Among the lines below, copy exactly those from the one with "Die Story selbst" through the one with "ja unglaublich geknallt", counting both ends.

-- Data follows --

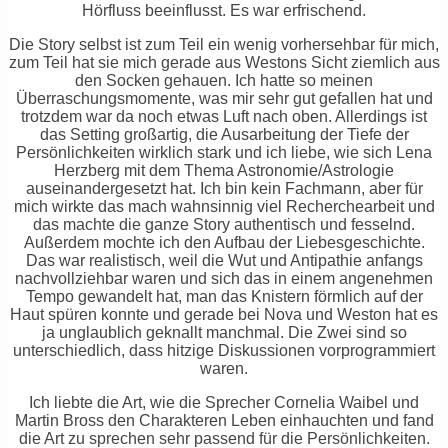
Hörfluss beeinflusst. Es war erfrischend.
Die Story selbst ist zum Teil ein wenig vorhersehbar für mich,
zum Teil hat sie mich gerade aus Westons Sicht ziemlich aus
den Socken gehauen. Ich hatte so meinen
Überraschungsmomente, was mir sehr gut gefallen hat und
trotzdem war da noch etwas Luft nach oben. Allerdings ist
das Setting großartig, die Ausarbeitung der Tiefe der
Persönlichkeiten wirklich stark und ich liebe, wie sich Lena
Herzberg mit dem Thema Astronomie/Astrologie
auseinandergesetzt hat. Ich bin kein Fachmann, aber für
mich wirkte das mach wahnsinnig viel Recherchearbeit und
das machte die ganze Story authentisch und fesselnd.
Außerdem mochte ich den Aufbau der Liebesgeschichte.
Das war realistisch, weil die Wut und Antipathie anfangs
nachvollziehbar waren und sich das in einem angenehmen
Tempo gewandelt hat, man das Knistern förmlich auf der
Haut spüren konnte und gerade bei Nova und Weston hat es
ja unglaublich geknallt manchmal. Die Zwei sind so
unterschiedlich, dass hitzige Diskussionen vorprogrammiert
waren.
Ich liebte die Art, wie die Sprecher Cornelia Waibel und
Martin Bross den Charakteren Leben einhauchten und fand
die Art zu sprechen sehr passend für die Persönlichkeiten.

-- Data concluded --

:: Task solution ::
Die Story selbst ist zum Teil ein wenig vorhersehbar für mich,
zum Teil hat sie mich gerade aus Westons Sicht ziemlich aus
den Socken gehauen. Ich hatte so meinen
Überraschungsmomente, was mir sehr gut gefallen hat und
trotzdem war da noch etwas Luft nach oben. Allerdings ist
das Setting großartig, die Ausarbeitung der Tiefe der
Persönlichkeiten wirklich stark und ich liebe, wie sich Lena
Herzberg mit dem Thema Astronomie/Astrologie
auseinandergesetzt hat. Ich bin kein Fachmann, aber für
mich wirkte das mach wahnsinnig viel Recherchearbeit und
das machte die ganze Story authentisch und fesselnd.
Außerdem mochte ich den Aufbau der Liebesgeschichte.
Das war realistisch, weil die Wut und Antipathie anfangs
nachvollziehbar waren und sich das in einem angenehmen
Tempo gewandelt hat, man das Knistern förmlich auf der
Haut spüren konnte und gerade bei Nova und Weston hat es
ja unglaublich geknallt manchmal. Die Zwei sind so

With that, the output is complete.